WHAT TO WORK ON: The lines needed are those below that contain the word "gratuita"; copy each one.

Saved data entries:
___

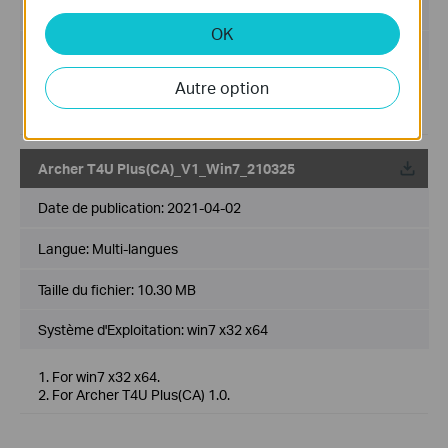
Taille du fichier:
10.30 MB
OK
Système d'Exploitation: win8 x32 x64
Autre option
1. For win8 x32 x64.
2. For Archer T4U Plus(CA) 1.0.
Archer T4U Plus(CA)_V1_Win7_210325
Date de publication:
2021-04-02
Langue:
Multi-langues
Taille du fichier:
10.30 MB
Système d'Exploitation: win7 x32 x64
1. For win7 x32 x64.
2. For Archer T4U Plus(CA) 1.0.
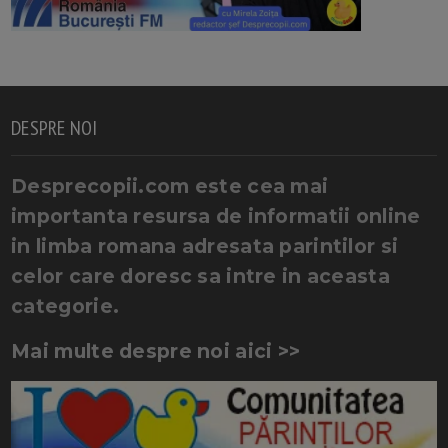
DESPRE NOI
Desprecopii.com este cea mai
importanta resursa de informatii online
in limba romana adresata parintilor si
celor care doresc sa intre in aceasta
categorie.
Mai multe despre noi aici >>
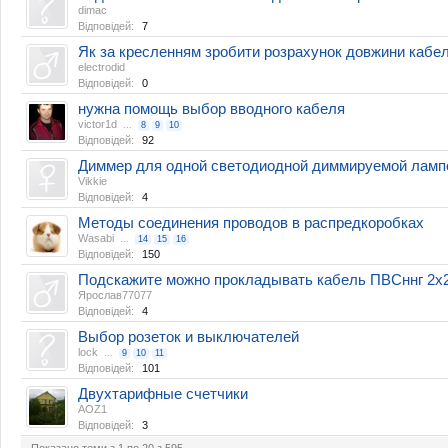
dimac
Відповідей:
7
Як за кресленням зробити розрахунок довжини кабелю
electrodіd
Відповідей:
0
нужна помощь выбор вводного кабеля
victor1d
...
8
9
10
Відповідей:
92
Диммер для одной светодиодной диммируемой ламп
Vikkie
Відповідей:
4
Методы соединения проводов в распредкоробках
Wasabi
...
14
15
16
Відповідей:
150
Подскажите можно прокладывать кабель ПВСннг 2х2.
Ярослав77077
Відповідей:
4
Выбор розеток и выключателей
lock
...
9
10
11
Відповідей:
101
Двухтарифные счетчики
AOZ1
Відповідей:
3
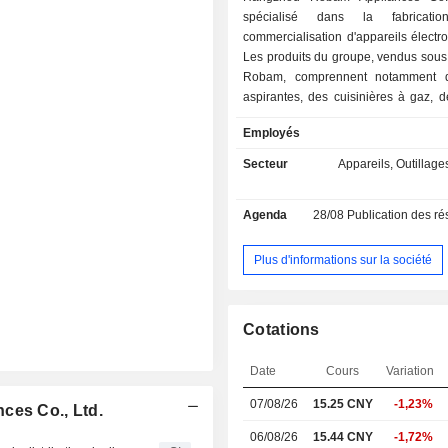
spécialisé dans la fabricati
commercialisation d'appareils élect
Les produits du groupe, vendus sous
Robam, comprennent notamment d
aspirantes, des cuisinières à gaz, d
des micro-ondes, des stérilisat
Employés
autocuiseurs électriques et d
électroménagers (robots, mixeurs, b
Secteur
Appareils, Outillages
etc.). A fin 2022, le groupe dispose de 3 sites de
production implantés en Chine.
Agenda
28/08
Publication des résultat
Plus d'informations sur la société
Cotations
Date
Cours
Variation
07/08/26
15.25 CNY
-1,23%
ces Co., Ltd.
06/08/26
15.44 CNY
-1,72%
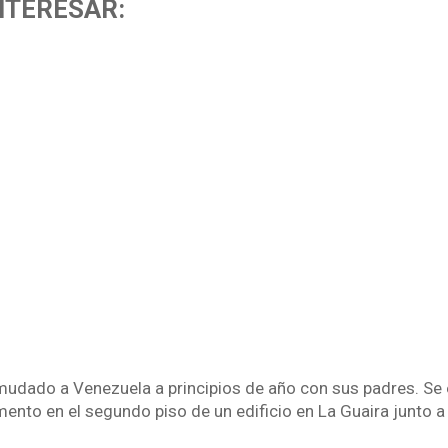
NTERESAR:
mudado a Venezuela a principios de año con sus padres. Se
mento en el segundo piso de un edificio en La Guaira junto 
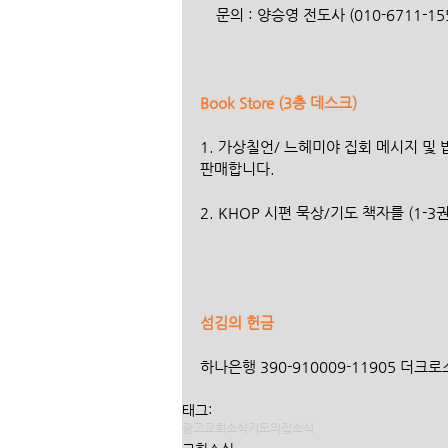
    문의 : 양승영 전도사 (010-6711-15
Book Store (3층 데스크)
1. 가상칠언/ 느헤미야 집회 메시지 및 
판매합니다.
2. KHOP 시편 묵상/기도 책자를 (1-3
섬김의 헌금
하나은행 390-910009-11905 더크
태그:
광고
교회소식
기도의집소식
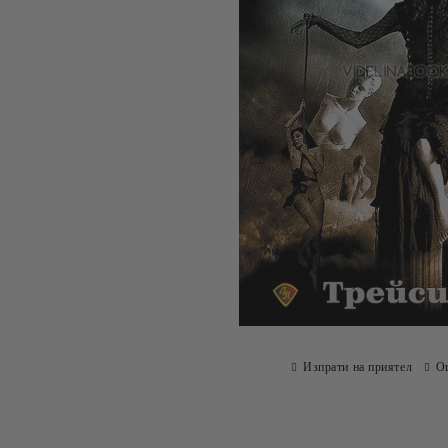
Изпрати на приятел
О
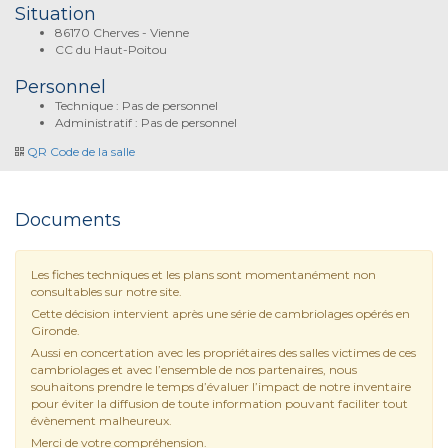
Situation
86170 Cherves - Vienne
CC du Haut-Poitou
Personnel
Technique : Pas de personnel
Administratif : Pas de personnel
QR Code de la salle
Documents
Les fiches techniques et les plans sont momentanément non
consultables sur notre site.
Cette décision intervient après une série de cambriolages opérés en
Gironde.
Aussi en concertation avec les propriétaires des salles victimes de ces
cambriolages et avec l’ensemble de nos partenaires, nous
souhaitons prendre le temps d’évaluer l’impact de notre inventaire
pour éviter la diffusion de toute information pouvant faciliter tout
évènement malheureux.
Merci de votre compréhension.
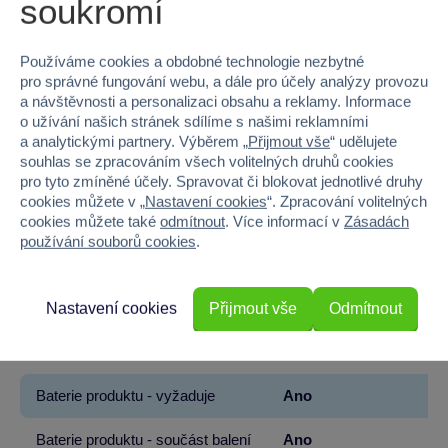
soukromí
Značka
Sparkys
Používáme cookies a obdobné technologie nezbytné
pro správné fungování webu, a dále pro účely analýzy provozu
Licence
JIGGLY
a návštěvnosti a personalizaci obsahu a reklamy. Informace
o užívání našich stránek sdílíme s našimi reklamními
Věk od
3
a analytickými partnery. Výběrem „
Přijmout vše
“ udělujete
souhlas se zpracováním všech volitelných druhů cookies
Pohlaví
HOLKA, KLUK
pro tyto zmíněné účely. Spravovat či blokovat jednotlivé druhy
cookies můžete v „
Nastavení cookies
“. Zpracování volitelných
Šířka
9
cookies můžete také
odmítnout
. Více informací v
Zásadách
používání souborů cookies
.
Výška
42
Hloubka
2
Nastavení cookies
Přijmout vše
Odmítnout
Hmotnost v gramech
80
Baterie produktu - vyžaduje
Ano
Baterie produktu - součást balení
Ano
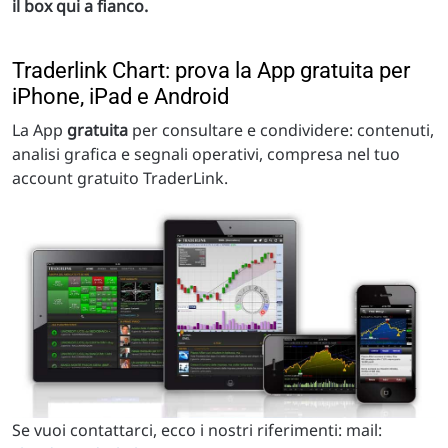
il box qui a fianco.
Traderlink Chart: prova la App gratuita per
iPhone, iPad e Android
La App
gratuita
per consultare e condividere: contenuti,
analisi grafica e segnali operativi, compresa nel tuo
account gratuito TraderLink.
Se vuoi contattarci, ecco i nostri riferimenti: mail:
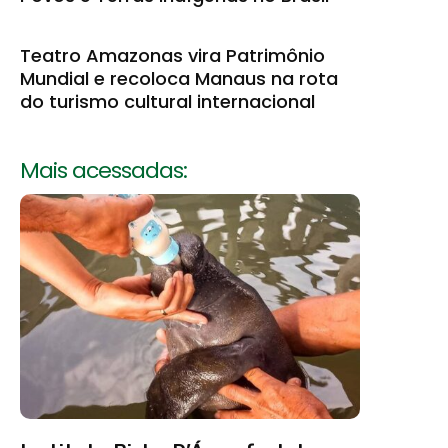
Teatro Amazonas vira Patrimônio
Mundial e recoloca Manaus na rota
do turismo cultural internacional
Mais acessadas:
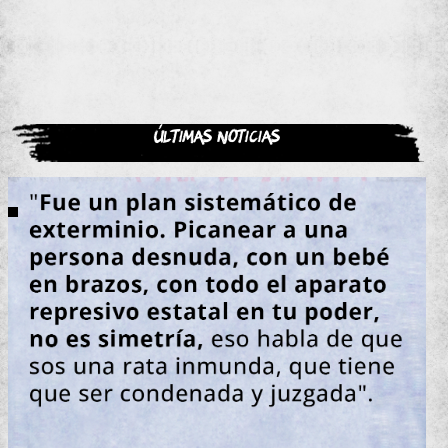
Últimas noticias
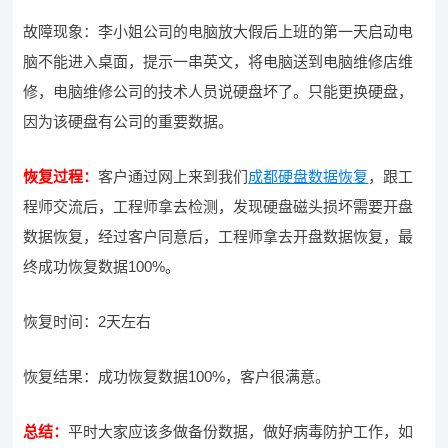
故障现象：李小姐公司的电脑放大假后上班的第一天启动电
脑不能进入桌面，提示一串英文，将电脑送到电脑维修店维
修，电脑维修公司的技术人员说硬盘坏了。只能更换硬盘，
因为该硬盘有公司的重要数据。
恢复过程：
客户通过网上来到我们
成都硬盘数据恢复
，跟工
程师交流后，工程师拿去检测，发现硬盘磁头损坏需要开盘
数据恢复，经过客户同意后，工程师拿去开盘数据恢复，最
终成功恢复数据100%。
恢复时间：2天左右
恢复结果：成功恢复数据100%，客户很满意。
总结：
平时大家应该多做备份数据，做好病毒防护工作，如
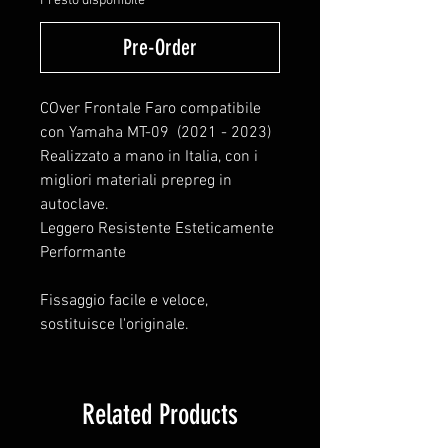
Presto disponibile
Pre-Order
COver Frontale Faro compatibile
con Yamaha MT-09 (2021 - 2023)
Realizzato a mano in Italia, con i
migliori materiali prepreg in
autoclave.
Leggero Resistente Esteticamente
Performante
Fissaggio facile e veloce,
sostituisce l'originale.
Related Products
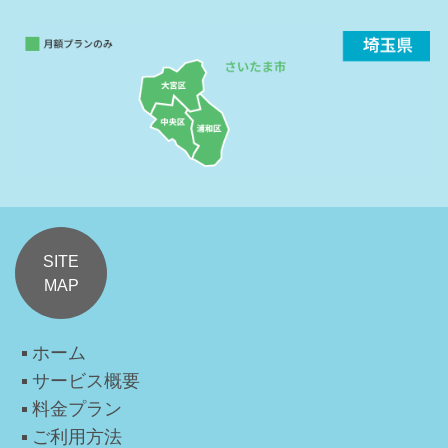
SITE
MAP
ホーム
サービス概要
料金プラン
ご利用方法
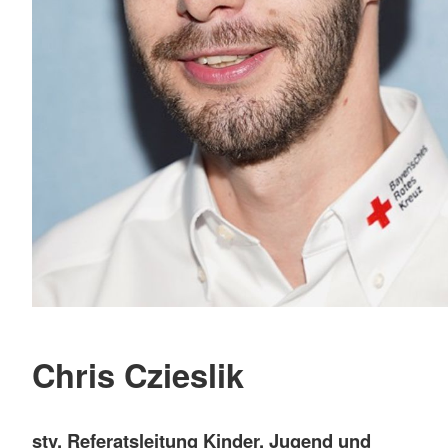
Chris Czieslik
stv. Referatsleitung Kinder, Jugend und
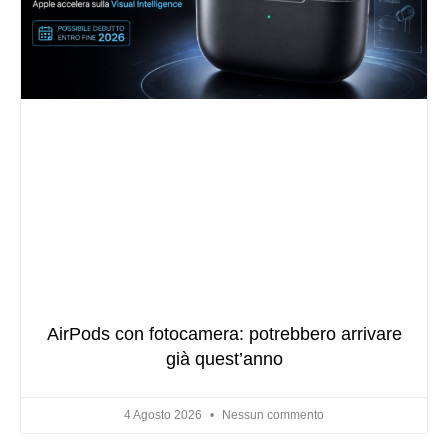
AirPods con fotocamera: potrebbero arrivare
già quest’anno
4 Agosto 2026
Nessun commento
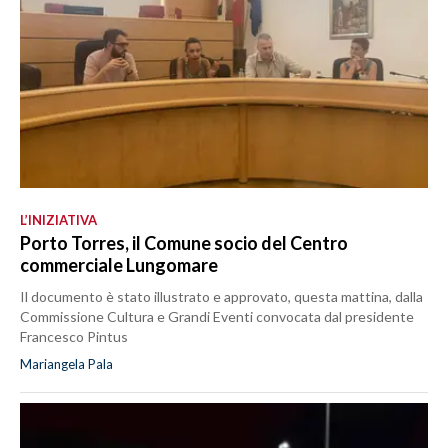
L’INIZIATIVA
Porto Torres, il Comune socio del Centro
commerciale Lungomare
Il documento è stato illustrato e approvato, questa mattina, dalla
Commissione Cultura e Grandi Eventi convocata dal presidente
Francesco Pintus
Mariangela Pala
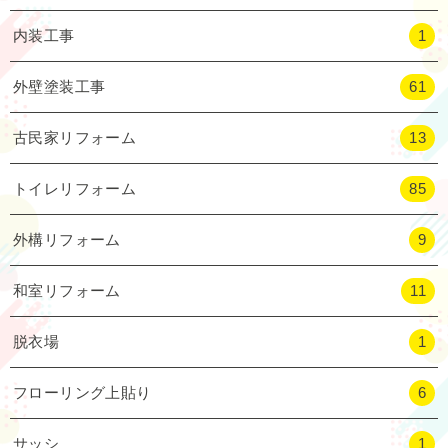
内装工事
1
外壁塗装工事
61
古民家リフォーム
13
トイレリフォーム
85
外構リフォーム
9
和室リフォーム
11
脱衣場
1
フローリング上貼り
6
サッシ
1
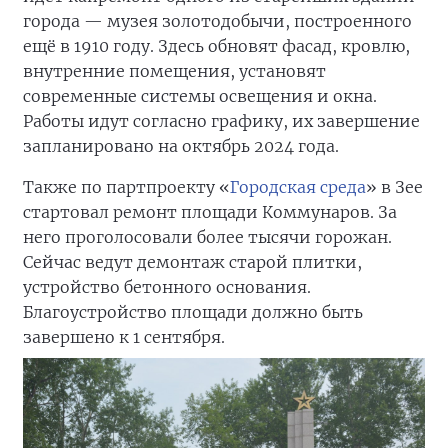
города — музея золотодобычи, построенного
ещё в 1910 году. Здесь обновят фасад, кровлю,
внутренние помещения, установят
современные системы освещения и окна.
Работы идут согласно графику, их завершение
запланировано на октябрь 2024 года.
Также по партпроекту «
Городская среда
» в Зее
стартовал ремонт площади Коммунаров. За
него проголосовали более тысячи горожан.
Сейчас ведут демонтаж старой плитки,
устройство бетонного основания.
Благоустройство площади должно быть
завершено к 1 сентября.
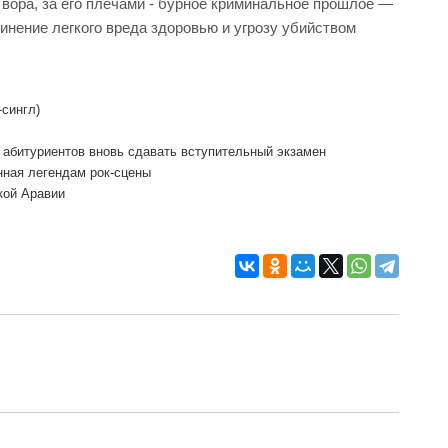
 вора, за его плечами - бурное криминальное прошлое —
инение легкого вреда здоровью и угрозу убийством
-сингл)
 абитуриентов вновь сдавать вступительный экзамен
нная легендам рок-сцены
кой Аравии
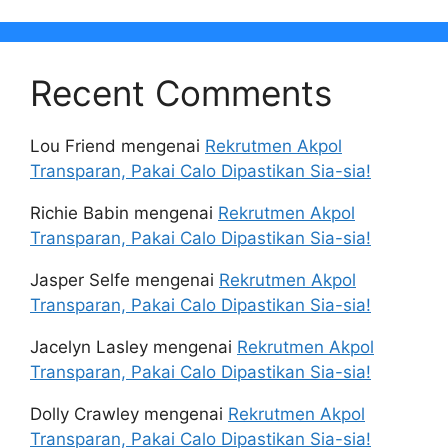
Recent Comments
Lou Friend
mengenai
Rekrutmen Akpol
Transparan, Pakai Calo Dipastikan Sia-sia!
Richie Babin
mengenai
Rekrutmen Akpol
Transparan, Pakai Calo Dipastikan Sia-sia!
Jasper Selfe
mengenai
Rekrutmen Akpol
Transparan, Pakai Calo Dipastikan Sia-sia!
Jacelyn Lasley
mengenai
Rekrutmen Akpol
Transparan, Pakai Calo Dipastikan Sia-sia!
Dolly Crawley
mengenai
Rekrutmen Akpol
Transparan, Pakai Calo Dipastikan Sia-sia!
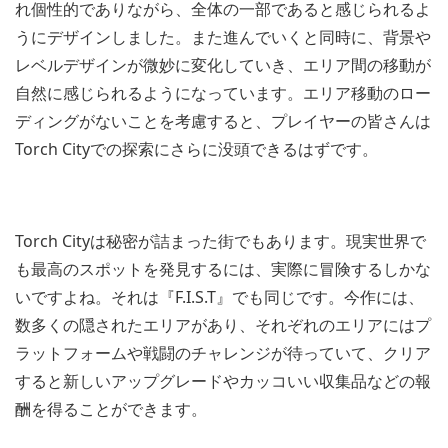
れ個性的でありながら、全体の一部であると感じられるよ
うにデザインしました。また進んでいくと同時に、背景や
レベルデザインが微妙に変化していき、エリア間の移動が
自然に感じられるようになっています。エリア移動のロー
ディングがないことを考慮すると、プレイヤーの皆さんは
Torch Cityでの探索にさらに没頭できるはずです。
Torch Cityは秘密が詰まった街でもあります。現実世界で
も最高のスポットを発見するには、実際に冒険するしかな
いですよね。それは『F.I.S.T』でも同じです。今作には、
数多くの隠されたエリアがあり、それぞれのエリアにはプ
ラットフォームや戦闘のチャレンジが待っていて、クリア
すると新しいアップグレードやカッコいい収集品などの報
酬を得ることができます。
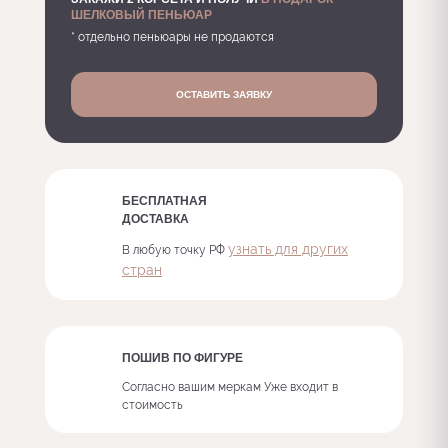
ШЕЛКОВЫЙ ПЕНЬЮАР
* отдельно пеньюары не продаются
ОСТАВИТЬ ЗАЯВКУ
БЕСПЛАТНАЯ
ДОСТАВКА
узнать для других
В любую точку РФ
стран
ПОШИВ ПО ФИГУРЕ
Согласно вашим меркам
Уже входит в
стоимость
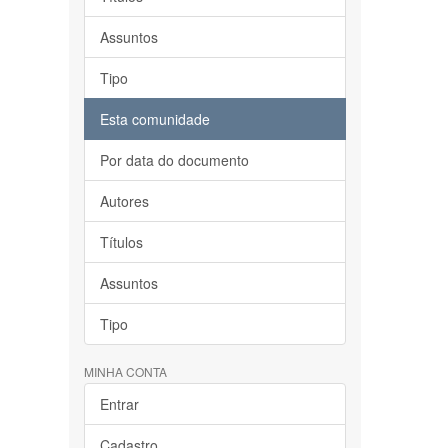
Assuntos
Tipo
Esta comunidade
Por data do documento
Autores
Títulos
Assuntos
Tipo
MINHA CONTA
Entrar
Cadastro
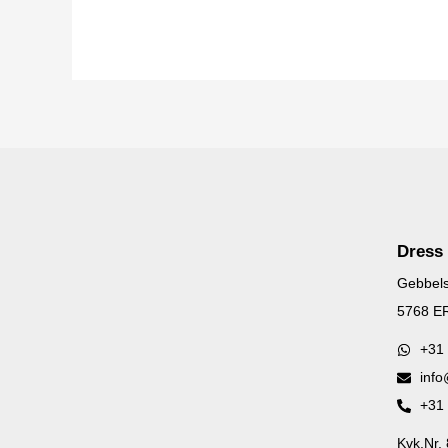
Dress
Gebbels
5768 ER
+31
info
+31
Kvk.Nr.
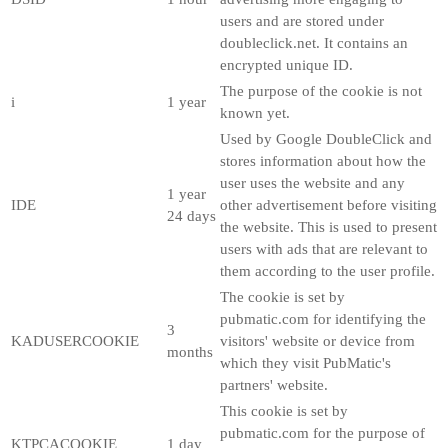
users and are stored under
doubleclick.net. It contains an
encrypted unique ID.
The purpose of the cookie is not
i
1 year
known yet.
Used by Google DoubleClick and
stores information about how the
user uses the website and any
1 year
IDE
other advertisement before visiting
24 days
the website. This is used to present
users with ads that are relevant to
them according to the user profile.
The cookie is set by
pubmatic.com for identifying the
3
KADUSERCOOKIE
visitors' website or device from
months
which they visit PubMatic's
partners' website.
This cookie is set by
pubmatic.com for the purpose of
KTPCACOOKIE
1 day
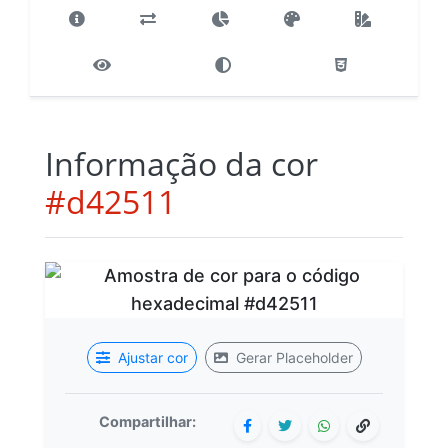
Informação da cor
#d42511
Ajustar cor
Gerar Placeholder
Compartilhar:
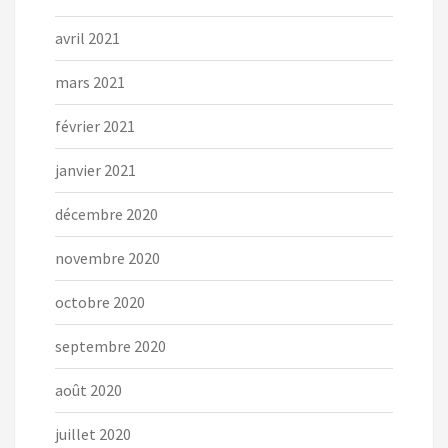
avril 2021
mars 2021
février 2021
janvier 2021
décembre 2020
novembre 2020
octobre 2020
septembre 2020
août 2020
juillet 2020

___

RESPONSE BELOW:
Traderlink Chart: prova la App gratuita per
gratuita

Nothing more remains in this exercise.